The US Dollar stayed near 160.00 against the Japanese Yen on Friday after reduced US dollar short positions linked to uncertainty around the Iran ceasefire. USD/JPY recovered from 157.88 on Wednesday to about 159.20.
Risk mood weakened as Iran questioned taking part in peace talks due to begin in Islamabad, Pakistan, on Saturday. The US raised concerns about Iran’s management of sea traffic through the Strait of Hormuz, with no improvement reported.
Yen Weakness Driven By Energy And Inflation
The Yen fell nearly 2% in March as higher oil prices linked to the Iran war increased stagflation worries, especially for Japan as a major oil importer. Rising inflation risks also increased attention on Prime Minister Sanae Takaichi’s stimulus plans and pressure on the Bank of Japan to raise interest rates.
Japan’s producer price data added to inflation concerns. Mach’s Producer Prices Index rose 2.6% year on year, up from 2.1% in February, while monthly PPI increased to 0.8% from 0.1%.

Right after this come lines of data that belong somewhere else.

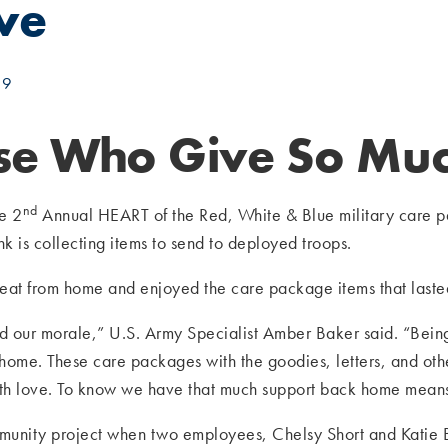
ive
19
ose Who Give So Muc
nd
he 2
Annual HEART of the Red, White & Blue military care 
 is collecting items to send to deployed troops.
e treat from home and enjoyed the care package items that last
d our morale,” U.S. Army Specialist Amber Baker said. “Being 
 home. These care packages with the goodies, letters, and oth
ith love. To know we have that much support back home mean
unity project when two employees, Chelsy Short and Katie Bu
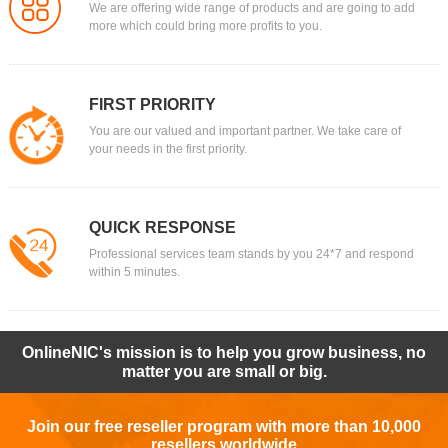
We are offering wide range of products and are going to add
more which could bring more profits to you.
FIRST PRIORITY
You are our valued and important partner. We take care of
your needs in the first priority.
QUICK RESPONSE
Professional services team stands by you 24*7 and respond
within 5 minutes.
OnlineNIC's mission is to help you grow business, no
matter you are small or big.
Join our free reseller program with more than 10,000
resellers worldwide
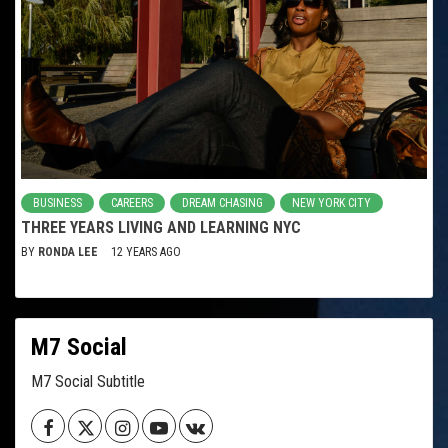
BUSINESS
CAREERS
DREAM CHASING
NEW YORK CITY
THREE YEARS LIVING AND LEARNING NYC
BY
RONDA LEE
12 YEARS AGO
M7 Social
M7 Social Subtitle
Facebook
Twitter
Instagram
Youtube
VK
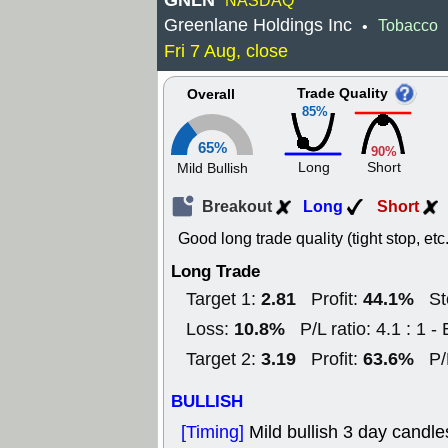
GNLN
NASDAQ
Greenlane Holdings Inc
Tobacco
•
Fri 7 Aug, close
Trade Quality
Overall
85%
65%
90%
Long
Short
Mild Bullish
Breakout
Long
Short
Good long trade quality (tight stop, etc.
Long Trade
2.81
44.1%
Target 1:
Profit:
St
10.8%
Loss:
P/L ratio: 4.1 : 1 - 
3.19
63.6%
Target 2:
Profit:
P/
BULLISH
[Timing]
Mild bullish 3 day candle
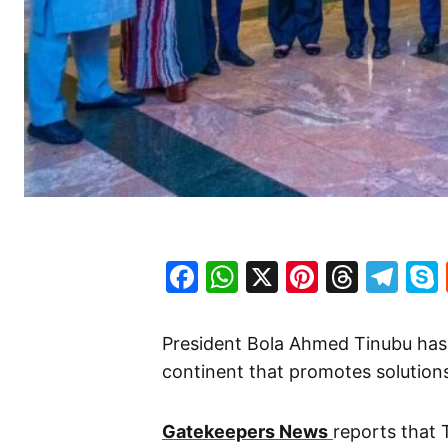
Facebook
WhatsApp
X
Pinteres
Threa
Te
President Bola Ahmed Tinubu has 
continent that promotes solution
Gatekeepers News
reports that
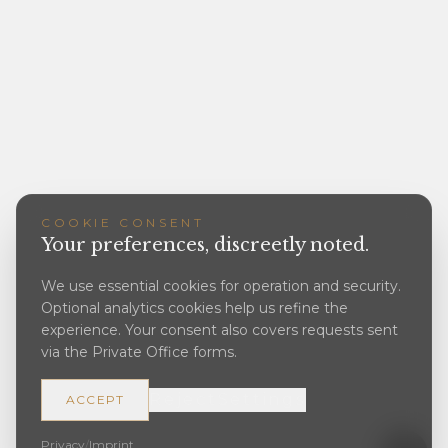
COOKIE CONSENT
Your preferences, discreetly noted.
We use essential cookies for operation and security.
Optional analytics cookies help us refine the
experience. Your consent also covers requests sent
via the Private Office forms.
Reject
Settings
ACCEPT
Privacy
/
Imprint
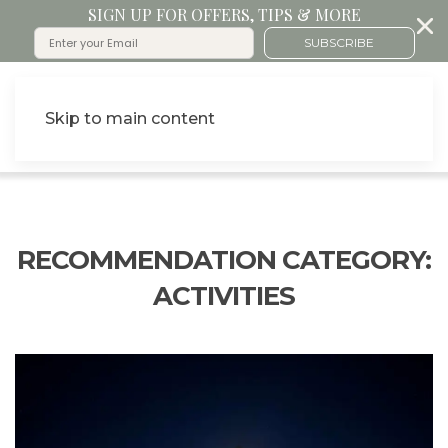
SIGN UP FOR OFFERS, TIPS & MORE
SUBSCRIBE
Skip to main content
RECOMMENDATION CATEGORY:
ACTIVITIES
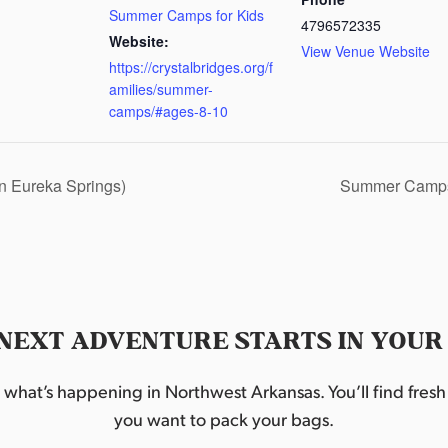
Summer Camps for Kids
4796572335
Website:
View Venue Website
https://crystalbridges.org/f
amilies/summer-
camps/#ages-8-10
in Eureka Springs)
Summer Camps
NEXT ADVENTURE STARTS IN YOUR
hat’s happening in Northwest Arkansas. You’ll find fresh i
you want to pack your bags.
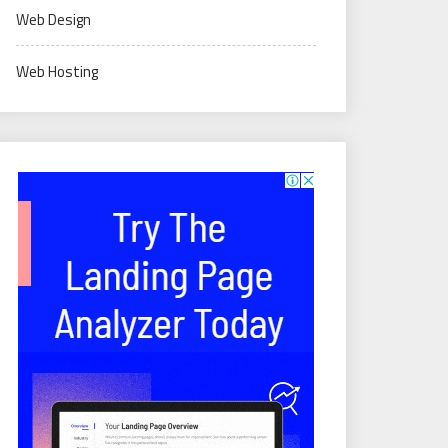
Web Design
Web Hosting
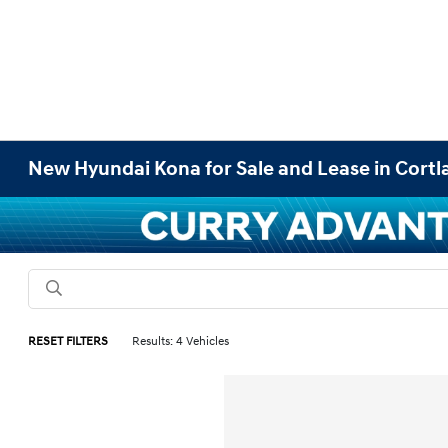
New Hyundai Kona for Sale and Lease in Cort
RESET FILTERS
Results: 4 Vehicles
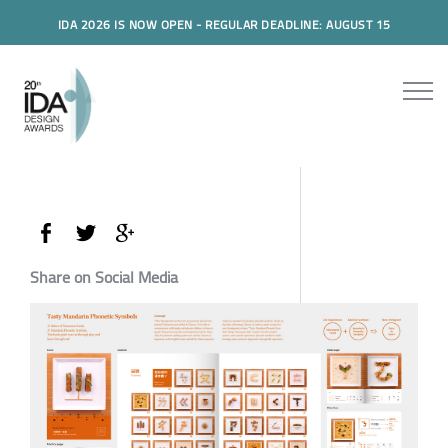
IDA 2026 IS NOW OPEN - REGULAR DEADLINE: AUGUST 15
Share on Social Media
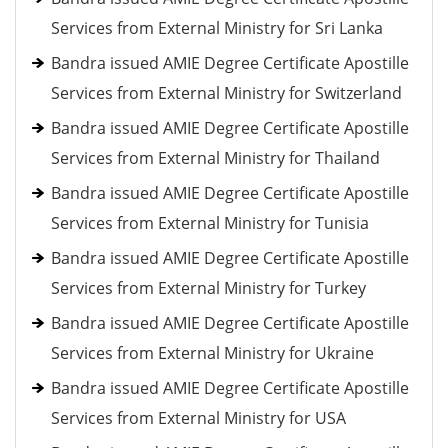
Services from External Ministry for Sri Lanka
Bandra issued AMIE Degree Certificate Apostille
Services from External Ministry for Switzerland
Bandra issued AMIE Degree Certificate Apostille
Services from External Ministry for Thailand
Bandra issued AMIE Degree Certificate Apostille
Services from External Ministry for Tunisia
Bandra issued AMIE Degree Certificate Apostille
Services from External Ministry for Turkey
Bandra issued AMIE Degree Certificate Apostille
Services from External Ministry for Ukraine
Bandra issued AMIE Degree Certificate Apostille
Services from External Ministry for USA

Later on Friday, attention turns to the US Consumer Price Index for March. Inflation is expected at 3.3% over the past 12 months, the highest in nearly two years, which could affect Federal Reserve guidance.
Given the unstable US-Iran ceasefire we saw last year, the dollar’s safe-haven appeal is strong. This situation suggests positioning for further yen weakness, especially as the pair tests the 160.00 level. Traders should consider buying short-dated call options on USD/JPY with strike prices above 160.00 to capitalize on a potential breakout.
We remember that the US Consumer Price Index for March 2025 did come in hot at 3.4%, pushing the Federal Reserve to signal a halt to its easing cycle. This shift dramatically increased interest rate volatility, a condition that can be exploited using derivatives like interest rate swaptions. Today, Fed fund futures are pricing in only a 20% chance of a rate cut by September 2026, a stark contrast to the easing environment of early 2025.
Volatility And Intervention Risk
The stagflationary pressure on Japan from last year’s oil shock, where Brent crude topped $98 a barrel, should not be underestimated. This makes selling the yen seem like an easy trade, but we must be cautious. Remember the Ministry of Finance’s massive currency intervention in May 2025, which caused a rapid 5-yen drop in just a few hours and wiped out many leveraged positions.
These opposing forces—a strengthening dollar versus the constant threat of Japanese intervention—create a high-volatility environment. This suggests that simply taking a directional bet is risky, and strategies that profit from large price swings in either direction could be more prudent. We are seeing implied volatility on USD/JPY options for the next month trading near 12.5%, significantly above the 8% average we saw in late 2024.